(Collected data)
=======
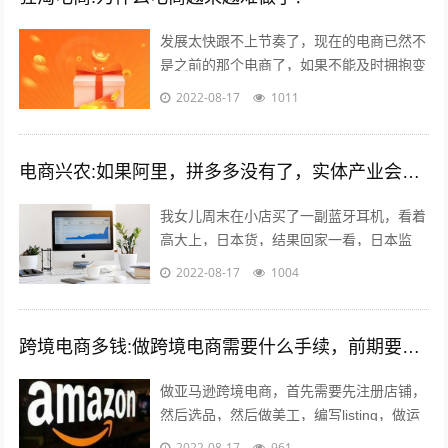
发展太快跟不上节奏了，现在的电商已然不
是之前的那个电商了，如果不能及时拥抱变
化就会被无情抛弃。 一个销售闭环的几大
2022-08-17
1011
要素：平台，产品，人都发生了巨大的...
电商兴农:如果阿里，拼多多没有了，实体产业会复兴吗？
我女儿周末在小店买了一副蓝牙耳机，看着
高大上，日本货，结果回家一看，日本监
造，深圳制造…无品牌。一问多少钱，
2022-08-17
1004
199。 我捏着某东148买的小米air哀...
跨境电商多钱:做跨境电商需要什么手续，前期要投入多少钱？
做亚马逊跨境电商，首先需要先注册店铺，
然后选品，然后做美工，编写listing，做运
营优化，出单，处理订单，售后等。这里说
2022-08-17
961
=======
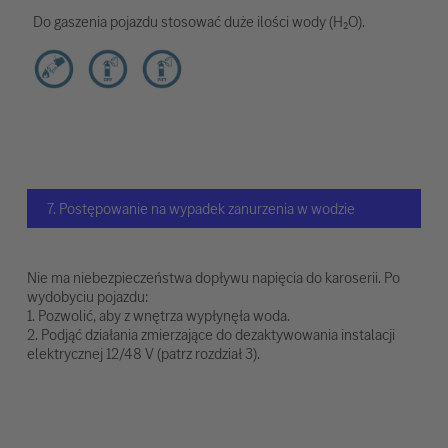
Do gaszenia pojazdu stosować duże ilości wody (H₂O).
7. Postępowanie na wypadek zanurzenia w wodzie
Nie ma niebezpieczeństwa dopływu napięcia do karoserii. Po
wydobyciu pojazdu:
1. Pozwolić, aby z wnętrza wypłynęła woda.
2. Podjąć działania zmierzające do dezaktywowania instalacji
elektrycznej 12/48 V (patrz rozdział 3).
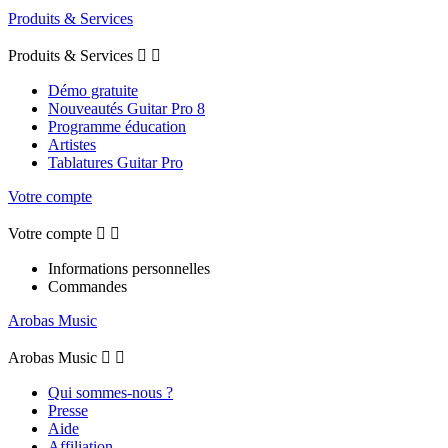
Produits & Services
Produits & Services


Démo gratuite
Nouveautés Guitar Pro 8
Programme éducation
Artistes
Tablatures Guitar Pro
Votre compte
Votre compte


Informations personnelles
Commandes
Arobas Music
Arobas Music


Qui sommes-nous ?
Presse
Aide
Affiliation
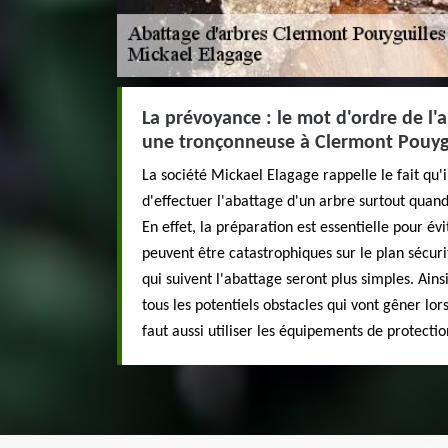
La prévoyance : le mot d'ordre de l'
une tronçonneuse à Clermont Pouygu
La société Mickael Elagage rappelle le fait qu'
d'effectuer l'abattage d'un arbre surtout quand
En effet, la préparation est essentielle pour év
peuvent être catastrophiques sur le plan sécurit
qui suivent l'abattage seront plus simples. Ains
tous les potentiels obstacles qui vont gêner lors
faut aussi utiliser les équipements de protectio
=======
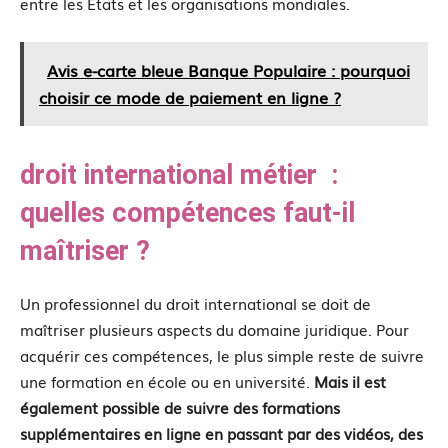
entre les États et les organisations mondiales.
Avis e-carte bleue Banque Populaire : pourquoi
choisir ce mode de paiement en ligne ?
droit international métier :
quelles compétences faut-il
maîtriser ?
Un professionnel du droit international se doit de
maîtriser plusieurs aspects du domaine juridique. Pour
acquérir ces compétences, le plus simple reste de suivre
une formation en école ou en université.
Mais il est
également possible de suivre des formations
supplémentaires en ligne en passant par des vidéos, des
=======
Using the data above, give again exactly the lines starting at the one holding "Nouveautés Guitar Pro 8" and ending at the one holding "peuvent être catastrophiques", inclusive, and nothing more. Omit the pictures.

**Answer section**.
Nouveautés Guitar Pro 8
Programme éducation
Artistes
Tablatures Guitar Pro
Votre compte
Votre compte


Informations personnelles
Commandes
Arobas Music
Arobas Music


Qui sommes-nous ?
Presse
Aide
Affiliation
La prévoyance : le mot d'ordre de l'
une tronçonneuse à Clermont Pouygu
La société Mickael Elagage rappelle le fait qu'
d'effectuer l'abattage d'un arbre surtout quand
En effet, la préparation est essentielle pour év
peuvent être catastrophiques sur le plan sécurit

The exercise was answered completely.